The NFA defines a machine gun as "any weapon which shoots, is designed to shoot, or can be readily restored to shoot, automatically more than one shot, without manual reloading, by a single function of the trigger." A bump stock harnesses recoil energy to make a rifle slide back after it is fired, resetting the trigger. If the shooter maintains forward pressure on the barrel, the trigger will bump against his stationary finger, causing the gun to fire again, and so on. This technique increases the rate of fire, but the rifle is still shooting just one round for each function of the trigger.

The Justice Department had to find a way around the clear meaning of the law because the president promised to ban bump stocks by administrative fiat after they were used by the perpetrator of an attack that killed 58 people in Las Vegas last year. The DOJ accomplished that trick by defining "a single function of the trigger" as "a single pull of the trigger" and defining pull to exclude what happens during bump fire. According to this account, when the trigger is activated by bumping against the trigger finger, that is not, contrary to logic and appearances, a "function of the trigger."

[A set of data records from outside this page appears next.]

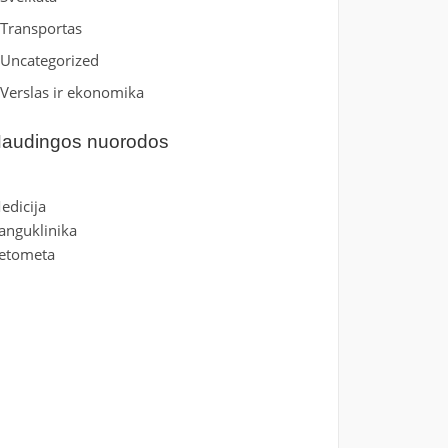
Transportas
Uncategorized
Verslas ir ekonomika
audingos nuorodos
edicija
anguklinika
etometa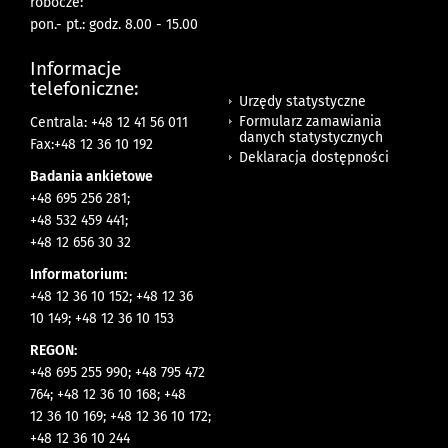
robocze:
pon.- pt.: godz. 8.00 - 15.00
Informacje
telefoniczne:
Urzędy statystyczne
Formularz zamawiania
Centrala: +48 12 41 56 011
danych statystycznych
Fax:+48 12 36 10 192
Deklaracja dostępności
Badania ankietowe
+48 695 256 281;
+48 532 459 441;
+48 12 656 30 32
Informatorium:
+48 12 36 10 152; +48 12 36
10 149; +48 12 36 10 153
REGON:
+48 695 255 990; +48 795 472
764; +48 12 36 10 168; +48
12 36 10 169; +48 12 36 10 172;
+48 12 36 10 244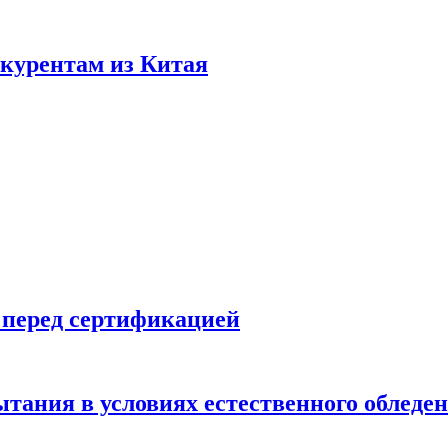
нкурентам из Китая
 перед сертификацией
ытания в условиях естественного обледе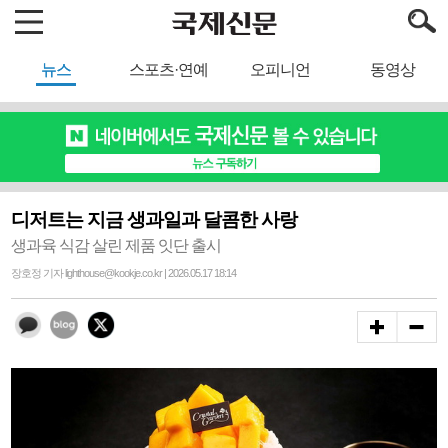
뉴스
스포츠·연예
오피니언
동영상
디저트는 지금 생과일과 달콤한 사랑
생과육 식감 살린 제품 잇단 출시
장호정 기자 lighthouse@kookje.co.kr | 2026.05.17 18:14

Another problem for DOJ was that a rifle equipped with a bump stock does not operate "automatically," since the shooter has to maintain "constant forward pressure with the non-trigger hand on the barrel-shroud or fore-grip of the rifle, and constant rearward pressure on the device's extension ledge with the shooter's trigger finger," as the rule notes. The Justice Department resolved that difficulty by treating the shooter as part of the rifle mechanism.

According to the rule, "these devices convert an otherwise semiautomatic firearm into a machinegun by functioning as a self-acting or self-regulating mechanism that harnesses the recoil energy of the semiautomatic firearm in a manner that allows the trigger to reset and continue firing without additional physical manipulation of the trigger by the shooter." That gloss is accurate only if you ignore the role of the human who pushes the rifle forward to engage the trigger and if you insist that activating the trigger in that manner does not count as "physical manipulation of the trigger." The DOJ claims this counterintuitive perspective reflects "the best interpretation of the term 'machinegun,'" by which it means the interpretation that facilitates the result demanded by the president.